Profile: Elizabeth Butler-Sloss the 'Establishment' Figure Heading Child Sex Abuse Inquiry
When ministers announced that Baroness Elizabeth Butler-Sloss was to head the over-arching investigation into child sex abuse in Britain the backlash was swift and loud.
Distinguished and unimpeachable though she is, her brother, former Tory attorney general Sir Michael Havers, had been criticised for not taking action against alleged establishment paedophiles in the 1980s when he was in post.
What surprised many of those MPs leading the demands for an inquiry was that it appeared the prime minister David Cameron and Home Secretary Theresa May had not spotted the potential conflict of interest.
Shadow attorney general, Emily Thornberry, told the BBC: "I don't question this admirable, extraordinary woman's integrity ... but I'm surprised the home office didn't look at this, because I think they have put her in a very difficult position."
There was a very simple reason why the apparent problem was overlooked. It was because the creation of the Hillsborough-style inquiry and appointment of its head had been done in a huge rush in order to get the story off the front pages.
May had been resisting the demands for such a big inquiry right up until the point she was called in to see the prime minister who, in effect, told her to execute a rapid about-face and get on with it before the scandal ran further out of control.
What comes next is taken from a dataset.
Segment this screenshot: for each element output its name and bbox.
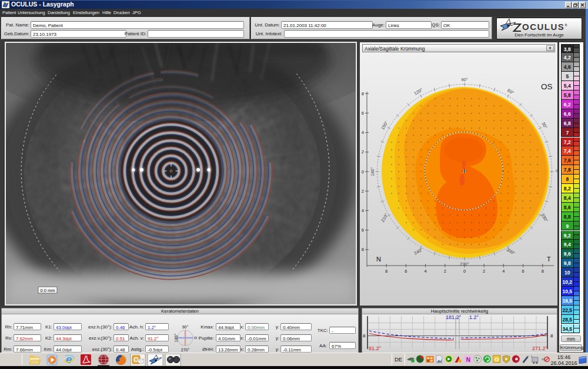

The result was a statement from May announcing the inquiry before any details of who would head it, who would be on the panel and what its terms of reference were could be announced.
The inevitable pressure to announce the inquiry head built, and within a few hours Butler-Sloss had been appointed and the first steps towards driving the inquiry into the very, very long grass (think many years rather than months) was under way.
And then the storm broke. Butler-Sloss was part of the establishment so, once again, the establishment was investigating itself it was claimed.
But worse, her brother had not only failed to take action in the 1980s, he had actually attempted to prevent the naming of a senior diplomat child sex abuser. And the circumstances surrounding that would surely be part of the Butler-Sloss inquiry.
The highly-regarded, 80-year-old retired judge, whose record heading the Cleveland child abuse inquiry in 1987 was widely-praised, said she had been completely unaware of her brother's role in the 1980s.
Her nephew, actor Nigel Havers, quickly came to her defence saying: "I know my aunt very well. Had she felt any form of bias, or any idea that she shouldn't be doing this inquiry she would have pulled out this morning. The very fact she hasn't means to me she feels she has absolutely had no political ties to my father and knew nothing about what was going on in the House of Commons at that time. Therefore she has every right to lead the inquiry."
In many ways, the mother of three Butler-Sloss looks like the ideal candidate to lead such a sensitive, wide-ranging and demanding inquiry.
She was made president of the family division of the high court in 1999 where she remained until her retirement in 2005 and, through her career, she blazed a trail for women in law.
Her father was a high court judge who sentenced to death Ruth Ellis, the last woman to be hanged in Britain.
She has previously admitted that, while not going to university, her family connections probably helped her get into the law. She was called to the bar in 1955 and became a high court judge in 1979 before becoming the first woman appointed to the court of appeal, in 1988.
She previously stood as a Tory election candidate in Vauxhall, but lost. She also set up and ran a nursery for toddlers at a basement in the Temple, one of the Inns of Court.
As head of the controversial Cleveland child abuse inquiry, her findings on protecting children against unnecessary removal from their parents were incorporated into the children act of 1989.
She was made a life peer in 2006 as one of the so-called "people's peers" and the following year started the inquest into the death of Princess Diana but later stood down.
So no one doubts her abilities or integrity, but that is not the point. Perception is everything and at a time when the reputations of politicians, the police are other arms of the establishment are at an all-time low her appointment has already created the public perception that the establishment is once again doing what it does best.
And that does not bode well for the future standing of the child sex abuse inquiry or its eventual findings.